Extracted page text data
◇ ◇ ◇ ◇ ◇

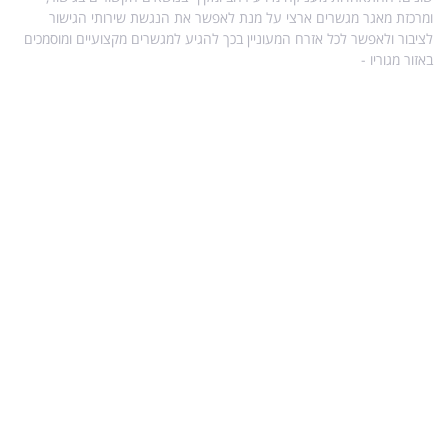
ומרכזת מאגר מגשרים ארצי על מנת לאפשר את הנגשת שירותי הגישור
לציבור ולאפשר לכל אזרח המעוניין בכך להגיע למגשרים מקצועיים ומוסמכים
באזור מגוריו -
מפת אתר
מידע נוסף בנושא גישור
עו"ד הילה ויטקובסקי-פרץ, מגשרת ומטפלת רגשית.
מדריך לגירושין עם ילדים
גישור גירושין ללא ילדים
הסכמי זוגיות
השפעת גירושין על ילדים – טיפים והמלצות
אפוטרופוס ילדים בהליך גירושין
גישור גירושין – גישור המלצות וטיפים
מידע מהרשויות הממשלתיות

◇ ◇ ◇ ◇ ◇

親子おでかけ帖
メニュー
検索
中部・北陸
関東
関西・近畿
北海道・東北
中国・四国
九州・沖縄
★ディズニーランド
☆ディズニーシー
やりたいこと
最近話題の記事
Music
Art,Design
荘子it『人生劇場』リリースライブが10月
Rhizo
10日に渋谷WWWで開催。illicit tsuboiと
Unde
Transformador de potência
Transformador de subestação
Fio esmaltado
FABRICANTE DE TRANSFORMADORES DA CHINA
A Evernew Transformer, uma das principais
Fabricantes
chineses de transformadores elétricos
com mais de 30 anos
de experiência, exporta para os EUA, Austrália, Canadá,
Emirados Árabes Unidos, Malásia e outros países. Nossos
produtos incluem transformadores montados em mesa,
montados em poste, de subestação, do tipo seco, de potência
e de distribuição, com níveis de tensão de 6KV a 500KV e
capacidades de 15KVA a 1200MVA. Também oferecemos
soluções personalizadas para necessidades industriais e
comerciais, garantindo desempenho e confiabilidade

◇ ◇ ◇ ◇ ◇

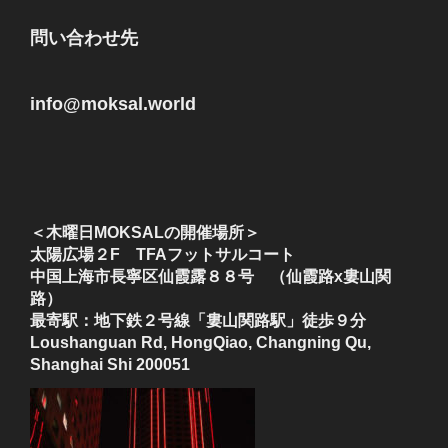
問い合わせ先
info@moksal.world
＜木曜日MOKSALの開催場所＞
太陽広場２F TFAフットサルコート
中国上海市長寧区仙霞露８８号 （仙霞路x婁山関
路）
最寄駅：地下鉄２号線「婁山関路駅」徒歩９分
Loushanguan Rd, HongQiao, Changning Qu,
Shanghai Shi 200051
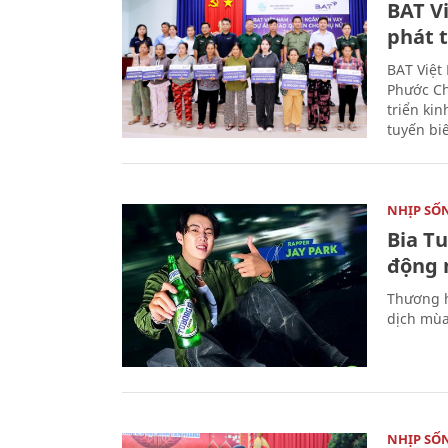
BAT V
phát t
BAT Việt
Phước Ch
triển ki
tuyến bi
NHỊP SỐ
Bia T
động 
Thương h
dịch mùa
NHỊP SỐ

◇ ◇ ◇ ◇ ◇

_Assigned task_
From the records above, print only the lines between the one holding "ומרכזת מאגר מגשרים" and the one holding "מידע מהרשויות הממשלתיות", inclusive, exactly as they stand.

_Completed exercise_
ומרכזת מאגר מגשרים ארצי על מנת לאפשר את הנגשת שירותי הגישור
לציבור ולאפשר לכל אזרח המעוניין בכך להגיע למגשרים מקצועיים ומוסמכים
באזור מגוריו -
מפת אתר
מידע נוסף בנושא גישור
עו"ד הילה ויטקובסקי-פרץ, מגשרת ומטפלת רגשית.
מדריך לגירושין עם ילדים
גישור גירושין ללא ילדים
הסכמי זוגיות
השפעת גירושין על ילדים – טיפים והמלצות
אפוטרופוס ילדים בהליך גירושין
גישור גירושין – גישור המלצות וטיפים
מידע מהרשויות הממשלתיות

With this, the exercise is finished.